ABOUT THIS TASK = Leaving out the pictures, restate each record below word for word.

RECORDS TO USE: Begin

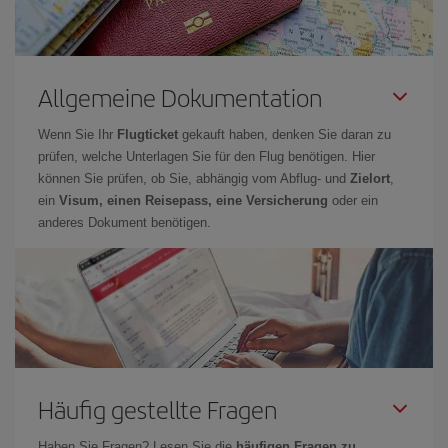
Allgemeine Dokumentation
Wenn Sie Ihr
Flugticket
gekauft haben, denken Sie daran zu
prüfen, welche Unterlagen Sie für den Flug benötigen. Hier
können Sie prüfen, ob Sie, abhängig vom Abflug- und
Zielort
,
ein
Visum, einen Reisepass, eine Versicherung
oder ein
anderes Dokument benötigen.
Häufig gestellte Fragen
Haben Sie Fragen? Lesen Sie die
häufigen Fragen zu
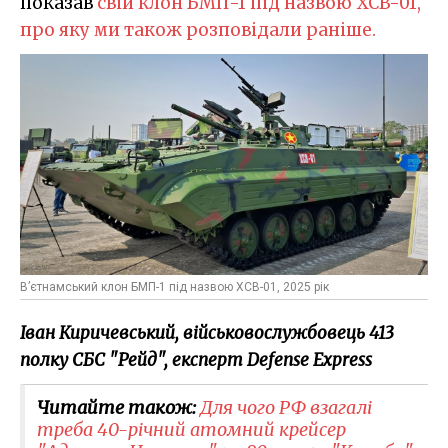
показав
свій клон БМП-1 під назвою XCB-01,
про яку ми також розповідали раніше.
Вʼєтнамський клон БМП-1 під назвою XCB-01, 2025 рік
Іван Киричевський, військовослужбовець 413
полку СБС "Рейд", експерт Defense Express
Читайте також:
Для чого РФ взагалі
треба 40-річний атомний крейсер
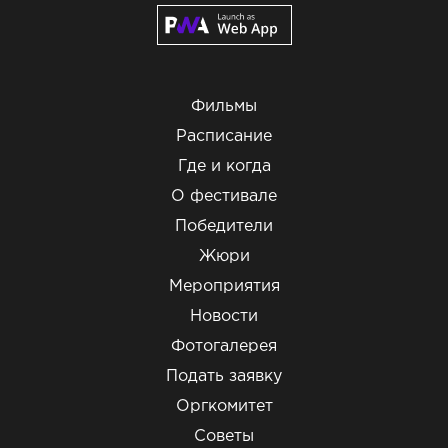
Фильмы
Расписание
Где и когда
О фестивале
Победители
Жюри
Мероприятия
Новости
Фотогалерея
Подать заявку
Оргкомитет
Советы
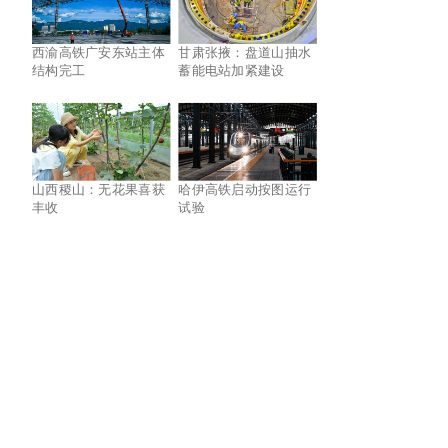
西渝高铁广安东站主体
甘肃张掖：盘道山抽水
结构完工
蓄能电站加紧建设
山西稷山：无花果喜获
哈伊高铁启动按图运行
丰收
试验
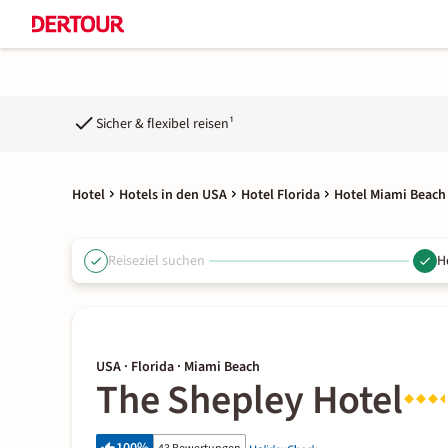
Sicher & flexibel reisen¹
Hotel
Hotels in den USA
Hotel Florida
Hotel Miami Beach
Reiseziel suchen
H
USA · Florida · Miami Beach
The Shepley Hotel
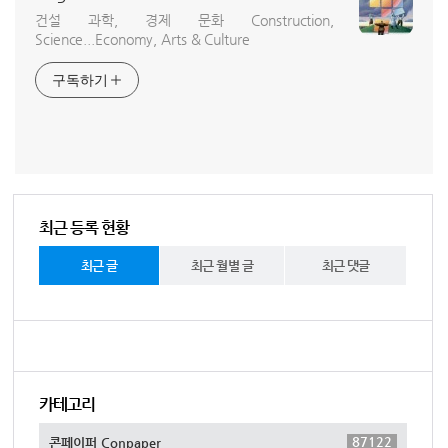
건설 과학, 경제 문화 Construction,
Science...Economy, Arts & Culture
구독하기
최근 등록 현황
최근 글
최근 월별 글
최근 댓글
카테고리
87122
콘페이퍼 Conpaper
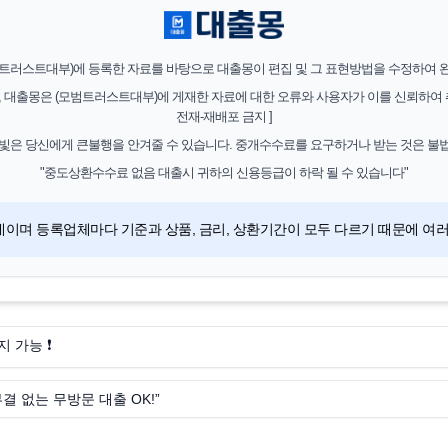
범트러스트대부)에 등록한 자료를 바탕으로 대출몽이 편집 및 그 표현방법을 수정하여 완
, 대출몽은 (모범트러스트대부)에 게재한 자료에 대한 오류와 사용자가 이를 신뢰하여 취
전재-재배포 금지 ]
 빛은 당신에게 큰불행을 안겨줄 수 있습니다. 중개수수료를 요구하거나 받는 것은 불법
"중도상환수수료 없음 대출시 귀하의 신용등급이 하락 될 수 있습니다"
데이며 등록업체마다 기준과 상품, 금리, 상환기간이 모두 다르기 때문에 
지 가능 ❗
결 없는 무방문 대출 OK!”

RECORDS TO USE: End

WRITTEN SOLUTION =
Allgemeine Dokumentation
Wenn Sie Ihr
Flugticket
gekauft haben, denken Sie daran zu
prüfen, welche Unterlagen Sie für den Flug benötigen. Hier
können Sie prüfen, ob Sie, abhängig vom Abflug- und
Zielort
,
ein
Visum, einen Reisepass, eine Versicherung
oder ein
anderes Dokument benötigen.
Häufig gestellte Fragen
Haben Sie Fragen? Lesen Sie die
häufigen Fragen zu
показав
свій клон БМП-1 під назвою XCB-01,
про яку ми також розповідали раніше.
Вʼєтнамський клон БМП-1 під назвою XCB-01, 2025 рік
Іван Киричевський, військовослужбовець 413
полку СБС "Рейд", експерт Defense Express
Читайте також:
Для чого РФ взагалі
треба 40-річний атомний крейсер
Фильмы
Расписание
Где и когда
О фестивале
Победители
Жюри
Мероприятия
Новости
Фотогалерея
Подать заявку
Оргкомитет
Советы
西渝高铁广安东站主体
甘肃张掖：盘道山抽水
结构完工
蓄能电站加紧建设
山西稷山：无花果喜获
哈伊高铁启动按图运行
丰收
试验
Sicher & flexibel reisen¹
Hotel
Hotels in den USA
Hotel Florida
Hotel Miami Beach
Reiseziel suchen
H
USA · Florida · Miami Beach
The Shepley Hotel
건설 과학, 경제 문화 Construction,
Science...Economy, Arts & Culture
구독하기
최근 등록 현황
최근 글
최근 월별 글
최근 댓글
카테고리
87122
콘페이퍼 Conpaper
범트러스트대부)에 등록한 자료를 바탕으로 대출몽이 편집 및 그 표현방법을 수정하여 완
, 대출몽은 (모범트러스트대부)에 게재한 자료에 대한 오류와 사용자가 이를 신뢰하여 취
전재-재배포 금지 ]
 빛은 당신에게 큰불행을 안겨줄 수 있습니다. 중개수수료를 요구하거나 받는 것은 불법
"중도상환수수료 없음 대출시 귀하의 신용등급이 하락 될 수 있습니다"
데이며 등록업체마다 기준과 상품, 금리, 상환기간이 모두 다르기 때문에 
지 가능 ❗
결 없는 무방문 대출 OK!”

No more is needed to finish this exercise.